Although corpus linguistic methods and research have had a considerable impact on language teaching in the last few decades, the corpus is still mostly regarded as a device in the hands of the teacher rather than the students. This is most probably due to a number of serious problems that need to be considered when allowing students unlimited access to the wealth of corpus-linguistic data. In this chapter it is argued that these problems are to be taken seriously and that a fundamental prerequisite for student use of corpora is what I call ‘corpus competence.’ Such a corpus competence will not only help students to make use of corpora in the classroom but will also prepare the grounds for use of corpora in noninstitutionalized contexts and as a tool for life-long learning.
Key Terms in this Chapter
Concordancer: A tool to exploit corpus data. A concordancer searches a given corpus for an individual (usually lexical) item or a set of items, identifies each occurrence of the search expression in the corpus and provides all instances together with its surrounding context.

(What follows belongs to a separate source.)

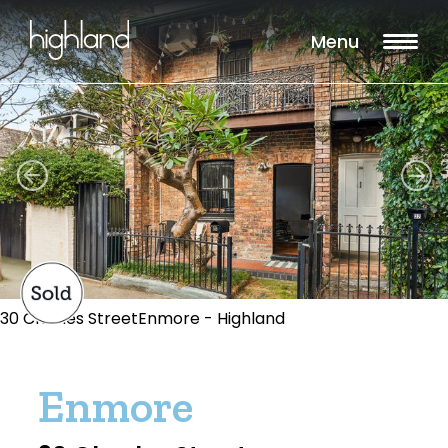
Menu
30 Charles StreetEnmore - Highland
Enmore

Representativeness: No corpus can capture a complete language. Instead corpora are regarded as samples of a given language. Being a sample, corpora try to be representative of a particular language or parts thereof. The BROWN corpus, for instance, tries to represent written American English from 1961.
Corpus: A collection of annotated or unannotated texts used for linguistic analysis.

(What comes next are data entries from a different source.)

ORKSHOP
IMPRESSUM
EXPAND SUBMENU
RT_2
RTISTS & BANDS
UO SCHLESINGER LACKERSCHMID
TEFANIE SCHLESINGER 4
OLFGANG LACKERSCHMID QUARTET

Frequency, Normalized: Since absolute frequencies depend on the size of the corpus, absolute frequencies are usually normalized, that is divided by the total number of words in the corpus. Normalized frequencies of individual corpora are comparable even if the corpora are of different sizes.
Frequency, Absolute: The number of occurrences of a particular item in a corpus.
Genre: A way of categorizing texts which does not involve any linguistic knowledge or expertise. Examples are the categorizations found in libraries and categories like ‘spoken,’ ‘written,’ ‘crime fiction,’ ‘newspaper texts.’
Register: A way of categorizing texts according to the situation in which these texts are used. The concept of ‘register’ tries to capture the intuition that the situation of use has an impact on the way language is used. Illustrative examples are the differences in language use when talking to intimate friends as opposed to talking to superiors at work.